I am the only football fan who has written a book containing an inside account of a year in the life of a Premiership team. OK, it was only Coventry City, but the season was 1997/1998, and we finished solidly in the middle of the league, and got to the quarterfinals of the F.A. Cup. I had the decidedly mixed experience of being there every step of the way, and it was by no means a comfortable journey. Football people are uneasy in the company of outsiders, and the book is chronicle of their unease, and mine. The result is a sort of travel book, with balls: a foreigner goes to a strange land, is feared and mistrusted, learns new languages and viewpoints, and eventually finds a modicum of acceptance. Not an easy process, but fascinating.
After Staying Up was published, two responses stood out, and gave me the most satisfaction. The first was from the redoubtable poet and critic Ian Hamilton (himself the author of Gazza Agonistes, and a Spurs supporter) reviewing the book in The Sunday Telegraph. Staying Up, he wrote, actually told us things about football we hadn’t known, “was richly comic” and “the year’s best soccer book by far.”
I could hardly have imagined a more satisfactory response, but I got one, and it come, modestly enough, in a reader’s report on amazon.com. The writer didn’t give his name, (he called himself “A Customer”) and was clearly at the other end of the literary spectrum from Ian Hamilton. He was obviously a passionate City supporter, though. He was one of us: “Fantastic reading best book I have read. I bought this book the very first day it came out on sale and it took me 3 days to read. I thought the way the book was written and no holds barred with some of the stories which mentioning no names got offended by if it was about me I would have been honoured.”
Can’t ask more than that, though one of the football fanzines panned it, on the lines “middle class wanker wants football players to be interested in him, rather than the other way round, and spends his whole time describing how frustrating it is,” which seemed fair comment to me.
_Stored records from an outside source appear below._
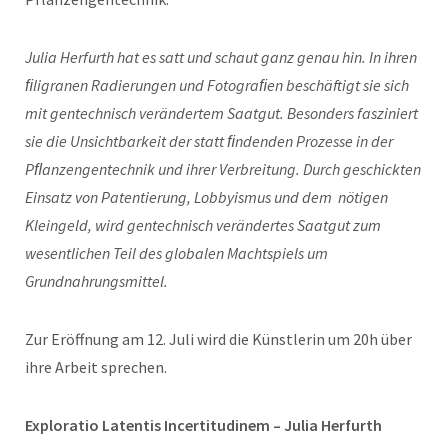
Julia Herfurth hat es satt und schaut ganz genau hin. In ihren
ﬁligranen Radierungen und Fotograﬁen beschäftigt sie sich
mit gentechnisch verändertem Saatgut. Besonders fasziniert
sie die Unsichtbarkeit der statt ﬁndenden Prozesse in der
Pﬂanzengentechnik und ihrer Verbreitung. Durch geschickten
Einsatz von Patentierung, Lobbyismus und dem nötigen
Kleingeld, wird gentechnisch verändertes Saatgut zum
wesentlichen Teil des globalen Machtspiels um
Grundnahrungsmittel.
Zur Eröffnung am 12. Juli wird die Künstlerin um 20h über
ihre Arbeit sprechen.
Exploratio Latentis Incertitudinem – Julia Herfurth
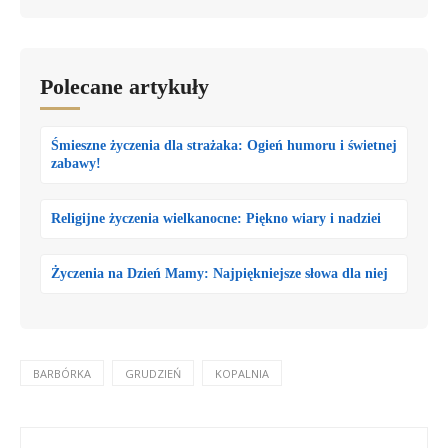
Polecane artykuły
Śmieszne życzenia dla strażaka: Ogień humoru i świetnej
zabawy!
Religijne życzenia wielkanocne: Piękno wiary i nadziei
Życzenia na Dzień Mamy: Najpiękniejsze słowa dla niej
BARBÓRKA
GRUDZIEŃ
KOPALNIA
Available on Amazon: https://www.amazon.co.uk/Staying-Up-Behind-Scenes-Premiership/dp/0751528595/ref=sr_1_5?s=books&ie=UTF8&qid=1511526171&sr=1-5&keywords=rick+gekoski
Some Reviews and Responses
‘The 1997/1998 season at Coventry City was told, in brilliant detail, by Rick Gekoski, a fan who ‘got lucky’ in his own words and spent the campaign up close and personal with the team, management and chairman Bryan Richardson. The result was Staying Up Read again on its own it is an uplifting story …’
VITALFOOTBALL: Book Review: 20 Years On! December 2017
‘Richly comic…the year’s best soccer book by far.’ SUNDAY TELEGRAPH
‘A classic, some wonderful insights into the mind of Premiership Man.’ FOOTBALL 365
‘If I had known that you were going to write this sort of book I would never have allowed access to myself or the team. Having said that I think it’s one of the best books about football ever written. The closest anybody could get to what it’s really like.’ Gordon Strachan to the author.